Я не мог не согласиться с логикой Фрерона, бросил все и побежал в Конвент, успев как раз к началу вечернего заседания.
* * *
Конвент доживал в Манеже последние дни.
Вскоре после восстания 10 августа было решено, что законодатели перенесут свои заседания в Тюильри. Однако для этого в старом королевском дворце нужно было предварительно провести большие строительные работы. Архитектор Жизор предполагал закончить их к 1 ноября 1792 года, но они не были закопчены и на сей день. Пока что только некоторые бюро и комитеты Конвента переехали во дворец, Национальное же собрание рассчитывало перебраться туда лишь в начале мая.
Я поднялся на галерею Манежа и увидел тот же самый зал, который довелось мне в последний раз наблюдать накануне бегства короля. Как будто бы ничего не изменилось с тех пор, только не было больше кресла в чехле из фиолетового бархата да народ на галереях стал более шумным…
Пока я искал свободного места, куда можно было не то чтобы сесть, но хотя бы встать, внизу крепла перепалка между Робеспьером и Петионом.
Неподкупный был мастером доводить противника до изнеможения, дразня его репликами и коварными вопросами, точно тореадор быка; кто хочет убедиться в этом, пусть прочтет его два открытых письма к Петиону. Сегодня Максимилиан действовал в подобном же стиле.
Петион требовал, чтобы одному из депутатов Горы (по ничтожному поводу) был сделан парламентский выговор.
— А я требую, — сказал Робеспьер, — чтобы был сделан выговор тем, кто покровительствует изменникам.
Петион бросился к трибуне:
— Я действительно буду настаивать, чтоб изменники и заговорщики были наказаны!
— И их сообщники! — добавил Робеспьер.
— Да, их сообщники, и ты сам в их числе! — злобно уточнил Петион. — Пора покончить со всеми этими гнусностями, нора изменникам и клеветникам сложить головы на эшафоте, и я принимаю на себя обязательство до смерти преследовать их!
— До чьей смерти? — невинно спросил Робеспьер.

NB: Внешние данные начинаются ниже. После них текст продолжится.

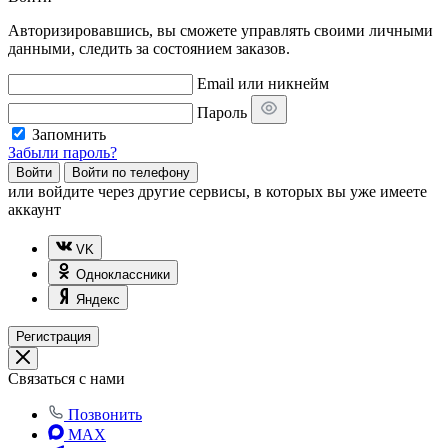
Авторизировавшись, вы сможете управлять своими личными
данными, следить за состоянием заказов.
Email или никнейм
Пароль
Запомнить
Забыли пароль?
Войти
Войти по телефону
или
войдите через другие сервисы, в которых вы уже имеете
аккаунт
VK
Одноклассники
Яндекс
Регистрация
Связаться с нами
Позвонить
MAX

— До твоей, мерзавец! — надрывался Петион. — Именно тебя я буду преследовать за твои подлые поступки и речи!
— Давай факты, — спокойно сказал Робеспьер.
— Факты?.. — взревел Петион. — Я покажу тебе факты!..
Но он уже ничего показать не мог: на губах его выступила пена, а лицо стало мертвенно-бледным.
— Довольно! — закричал с места Марат. — Спускайся с трибуны, не то тебя хватит кондрашка!..
— Гнусный злодеи! — вопил Петион, повернувшись к Марату. — Ты опошляешь все, к чему прикоснешься!..
Жирондисты поняли, что нужно спешить на помощь Петиону.
На трибуну поднялся едкий и злой Гюаде, один из самых заядлых бриссотинцев. Он назвал Робеспьера сообщником принца Кобургского, а Дантону напомнил, что тот сидел в театральных ложах рядом с Дюмурье.
— А, ты обвиняешь меня? — зарычал Дантон. — Ты не знаешь моей силы…
Не обращая внимания на эти слова, Гюаде продолжал. Он честил одного за другим всех видных монтаньяров — напал на Фабра, прошелся насчет Сантера… Все это была прелюдия. Гюаде подбирался к Марату. И вот в руках оратора появился долгожданный циркуляр Якобинцев от 5 апреля. Гюаде принялся зачитывать наиболее рискованные фразы — призыв к восстанию против Конвента, требование расправы с сообщниками Дюмурье и тому подобное…
— Правда! — закричал с места Марат. — Все чистая правда!..
Эти слова переполнили чашу.
Три четверти членов Конвента вскочили на ноги. К жирондистам присоединилось Болото. Шум поднялся невообразимый.
— В тюрьму его!
— В Аббатство!
— Издать немедленно декрет о привлечении его к суду!
Торжествующий Гюаде спустился с трибуны. Его место занял Марат. Невзирая на крики возмущения, он заговорил спокойным, даже несколько презрительным тоном:
— К чему, для какой надобности вся эта пустая болтовня? Вас хотят уверить в существовании химерического заговора, чтобы скрыть заговор реальный…
Он подтвердил, что подписал циркуляр, поскольку полностью согласен с его содержанием.
Дантон попытался исправить дело.
Он предостерег Ассамблею от опасного прецедента: депутаты собирались покуситься на парламентскую неприкосновенность одного из них, своего же коллеги. К чему это могло привести в будущем? Не расшатывало ли это Конвент как орган верховной власти народа?
Напрасные старания.
Все уже было решено.
— Вся Франция обвиняет Марата, — воскликнул один из жирондистов, — мы же будем его судьями…
Среди несмолкающего шума большинство декретировало немедленный арест Друга народа, требуя, чтобы обвинительный акт против него был заслушан и утвержден на следующий день.
Галерея, на которой я стоял, казалось, должна была рухнуть от топота ног, Зрители аплодировали Робеспьеру, Марату, Дантону, освистывали Петиона и Гюаде, а когда было вынесено решение об аресте, устремились в зал заседаний. Когда я очутился у входа, глазам моим представилось следующее зрелище.
Марат гордо стоял посередине зала. С верхних рядов спускались монтаньяры, чтобы защитить его. Марат заявил, обращаясь к председательскому бюро:
— Я не намерен подчиняться вашему гнусному декрету. Моя голова нужна еще отечеству — я не собираюсь подставлять ее под меч тирании!..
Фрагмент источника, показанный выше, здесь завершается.